Popular writing about digital technology often provokes the emotion of the uncanny valley by asserting that digital devices are beginning to have minds that can think and feel in a way that’s similar to a human mind. Two weeks ago, for instance, Fast Company breathlessly published an article claiming, “There’s a new AI that can tell how you feel just by watching you walk”, as if artificial intelligence is capable of conceptualizing what a feeling is. A recent “paid program” at Forbes goes even further, claiming that Affectiva is “creating a new world of machines that can feel”.
Such assertions by Emotion AI, the field that claims to be able to use artificial intelligence machine learning algorithms to “understand” human emotion, or even to create “feeling machines“, provoke immediate suspicion, and with good reason.

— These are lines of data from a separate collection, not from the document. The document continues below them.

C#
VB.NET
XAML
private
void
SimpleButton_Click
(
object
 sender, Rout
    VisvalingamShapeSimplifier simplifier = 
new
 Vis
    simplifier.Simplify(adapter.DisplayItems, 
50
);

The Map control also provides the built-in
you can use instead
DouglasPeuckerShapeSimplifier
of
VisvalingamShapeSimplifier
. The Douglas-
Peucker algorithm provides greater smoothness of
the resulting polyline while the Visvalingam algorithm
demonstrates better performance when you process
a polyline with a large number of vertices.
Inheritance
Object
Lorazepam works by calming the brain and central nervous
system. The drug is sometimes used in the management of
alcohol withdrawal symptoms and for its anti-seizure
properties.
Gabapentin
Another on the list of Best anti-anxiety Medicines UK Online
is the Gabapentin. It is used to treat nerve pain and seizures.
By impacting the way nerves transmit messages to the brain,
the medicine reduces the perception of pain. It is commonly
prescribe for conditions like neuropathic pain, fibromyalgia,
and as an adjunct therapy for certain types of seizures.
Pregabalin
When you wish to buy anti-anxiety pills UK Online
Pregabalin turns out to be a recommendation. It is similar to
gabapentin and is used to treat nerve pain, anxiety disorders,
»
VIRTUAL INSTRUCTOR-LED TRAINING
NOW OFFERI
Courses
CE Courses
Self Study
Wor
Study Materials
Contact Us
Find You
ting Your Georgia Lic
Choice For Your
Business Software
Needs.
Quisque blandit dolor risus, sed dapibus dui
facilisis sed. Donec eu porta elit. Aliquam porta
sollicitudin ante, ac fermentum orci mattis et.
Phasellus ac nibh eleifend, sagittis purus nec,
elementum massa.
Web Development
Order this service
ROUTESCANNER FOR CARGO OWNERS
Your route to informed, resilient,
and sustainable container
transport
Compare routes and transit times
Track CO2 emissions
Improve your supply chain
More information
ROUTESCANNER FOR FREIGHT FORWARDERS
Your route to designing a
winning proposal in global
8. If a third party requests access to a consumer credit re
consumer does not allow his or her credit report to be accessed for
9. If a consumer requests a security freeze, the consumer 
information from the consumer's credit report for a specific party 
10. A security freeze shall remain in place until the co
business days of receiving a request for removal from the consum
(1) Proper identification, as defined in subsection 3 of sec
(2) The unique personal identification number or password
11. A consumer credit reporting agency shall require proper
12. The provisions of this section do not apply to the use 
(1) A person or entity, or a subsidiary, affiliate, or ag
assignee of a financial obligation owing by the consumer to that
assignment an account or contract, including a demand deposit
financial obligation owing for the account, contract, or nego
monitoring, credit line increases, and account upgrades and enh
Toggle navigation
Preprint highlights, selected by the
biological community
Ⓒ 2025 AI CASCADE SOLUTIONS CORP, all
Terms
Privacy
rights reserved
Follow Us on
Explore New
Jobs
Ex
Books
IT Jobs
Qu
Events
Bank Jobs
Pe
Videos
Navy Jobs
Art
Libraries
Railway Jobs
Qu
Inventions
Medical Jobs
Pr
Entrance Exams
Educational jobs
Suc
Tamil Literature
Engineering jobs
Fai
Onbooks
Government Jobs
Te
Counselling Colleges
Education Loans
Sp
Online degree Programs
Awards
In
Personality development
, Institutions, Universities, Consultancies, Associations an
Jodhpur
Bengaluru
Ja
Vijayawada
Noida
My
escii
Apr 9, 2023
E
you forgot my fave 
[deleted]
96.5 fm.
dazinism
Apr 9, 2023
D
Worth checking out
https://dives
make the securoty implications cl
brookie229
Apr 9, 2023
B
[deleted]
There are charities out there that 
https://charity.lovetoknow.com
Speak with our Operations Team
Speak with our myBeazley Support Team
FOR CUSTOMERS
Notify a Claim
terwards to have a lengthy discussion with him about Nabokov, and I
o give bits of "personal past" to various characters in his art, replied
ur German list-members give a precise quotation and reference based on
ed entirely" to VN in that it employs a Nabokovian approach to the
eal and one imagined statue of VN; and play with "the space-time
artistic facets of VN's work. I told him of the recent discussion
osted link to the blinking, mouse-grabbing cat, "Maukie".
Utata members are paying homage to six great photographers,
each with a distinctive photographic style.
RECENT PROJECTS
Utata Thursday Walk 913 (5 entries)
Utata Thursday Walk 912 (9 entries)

A new scientific review of the foundations of Emotion AI concludes that technologies that claim to be able to detect human emotion are thoroughly flawed, relying on poorly designed studies that suffer from limited reliability and generalizability, as well as lack of specificity.
The emotion of the uncanny valley doesn’t arise out of the shoddy character of the scientific work that’s been used to prop up the Emotion AI industry, however. It’s based on the fear of human motivations that drive the development of Emotion AI systems. We fear that the corporations implementing systems that attempt to scan our emotions automatically, and without our permission, are seeking to manipulate us into behaviors that are profitable to the business while detrimental to our own wellbeing.
What kind of person, we wonder, would purposefully invent a machine that deceives people with false displays of simulated emotion, orchestrated by automated electronic scans that reduce our own subtle feelings into mathematical formulas? The answer that unnerves us, and provokes the uncanny valley, is that such a person regards emotion more as a tool of control than as an opportunity to build authentic connection.